O Esqueleto: O Início – ótima iniciação para o trabalho de Salvador Sanz
Salvador Sanz é um dos melhores nomes dos quadrinhos argentinos atualmente. Claramente inspirado nos mestres portenhos Oesterheld e López, criadores do Eternauta – um dos maiores clássicos da ficção científica em quadrinhos – o artista vem de um conjunto de obras bastante impressionante. Algumas delas já foram publicadas no Brasil, entre elas Legião, Noturno e o excelente Angela della Morte, tema de um Formiga na Tela. Agora, a Zarabatana, que há muitos anos vem fazendo a ponte dos quadrinhos da Argentina para o Brasil – motivo pelo qual somos imensamente gratos – nos traz mais um autêntico Sanz de ótima safra: O Esqueleto: O Início (El Esqueleto).
Aqui, o autor está no terreno que gosta e se sente confortável: uma mistura de ficção científica com terror. A trama fala sobre um vírus que atacou o gado do planeta, levando a quase extinção da raça humana. Os sobreviventes? Os vegetarianos, ou qualquer pessoa que, por algum motivo, não consome carne animal – adendo que será mais explorado em outros volumes, já publicados lá do lado dos hermanos, mas que ainda não chegaram por aqui.

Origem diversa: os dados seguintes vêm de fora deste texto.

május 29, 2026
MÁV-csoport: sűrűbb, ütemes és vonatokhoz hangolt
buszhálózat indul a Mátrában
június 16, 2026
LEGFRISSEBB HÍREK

O amigo leitor mais conservador que já está torcendo o nariz após a menção ao vegetarianismo, pode ficar tranquilo – suas convicções particulares não serão atacadas no conto. Ao menos, não diretamente. Pois a ideia de Sanz, ao “zumbificar” as pessoas que comem carne – a.k.a. 98% da população do planeta, incluindo este mal-diagramado escriba – é, na verdade, fazer uma crítica ao nosso comportamento auto-destrutivo enquanto espécie.
Afinal de contas, ainda não foi criada metáfora de ficção melhor, para a maneira ignorante e alienada como as massas humanas se comportam, que uma horda de zumbis em busca de “miolos”. A narrativa, que se foca na sobrevivência de Esqueleto nesse mundo pós-apocalíptico forrado de morto-vivos que se dedicam a fazer o mesmo na morte que faziam em vida – comer carne – deixa pairando no ar um argumento interessante: as pessoas que se recusaram a mudar seus hábitos antes da tragédia foram as mesmas que criaram uma consequência com a qual aqueles que discordavam agora tem que lidar.

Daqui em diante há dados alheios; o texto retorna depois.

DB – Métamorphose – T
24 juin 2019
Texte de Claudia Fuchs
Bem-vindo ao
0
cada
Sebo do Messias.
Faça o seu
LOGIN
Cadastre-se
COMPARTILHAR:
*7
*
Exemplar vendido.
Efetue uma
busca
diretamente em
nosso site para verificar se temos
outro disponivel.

Sutilmente, Sanz se livra de se posicionar contra ou a favor da questão do vegetarianismo, mas sutilmente crítica exatamente as consequências da nossa capacidade de dialogar e de ceder àqueles que pensam de maneira diferente da nossa própria. Lembrando, este primeiro volume tem apenas dezesseis páginas, mas é sublime.

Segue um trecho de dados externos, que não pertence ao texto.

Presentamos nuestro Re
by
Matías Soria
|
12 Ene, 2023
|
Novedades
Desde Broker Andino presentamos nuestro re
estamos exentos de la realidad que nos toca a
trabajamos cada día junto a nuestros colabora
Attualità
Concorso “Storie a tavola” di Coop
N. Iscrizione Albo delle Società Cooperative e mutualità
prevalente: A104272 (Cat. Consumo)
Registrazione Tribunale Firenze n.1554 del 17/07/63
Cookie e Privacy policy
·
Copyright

Só pelo conceito, já valeria a pena ter esse volume por perto, mas Sanz realmente se destaca pela arte. Certamente, trata-se de um dos mais completos quadrinistas na ativa no mundo hoje, no auge do seu talento. Ao criar um mundo pós-apocalíptico, é muito fácil perder a credibilidade com o leitor. Com temas assim, a riqueza está quase sempre nos detalhes, e a arte do argentino é uma ode a essa máxima.
Arte que impressiona – e assusta
Seu trabalho com hachuras cria uma impressão de profundidade que, em determinados momentos, parece que estamos vendo uma imagem 3D. E o trabalho que o autor tem na criação desses detalhes não é puro preciosismo: Sanz entende que o efeito do horror em uma história em quadrinhos está diretamente relacionado à sua capacidade de provocar a imersão do leitor naquela história. A brilhante construção dos traçados mais leves e bem definidos dos personagens em movimento, com os desenhos pesados e sombrios dos cenários cria muitas vezes um efeito claustrofóbico, mesmo quando os personagens estão a céu aberto.
Os volumes e as texturas, reflexo desse perfeccionismo prático, tem uma função dupla: ao mesmo tempo potencializar o efeito do horror, principalmente nos closes dos monstros que perseguem esqueletos – um clássico no quesito zumbi – como também servem para destacar personagens de cenários, e os elementos do próprio cenário uns dos outros.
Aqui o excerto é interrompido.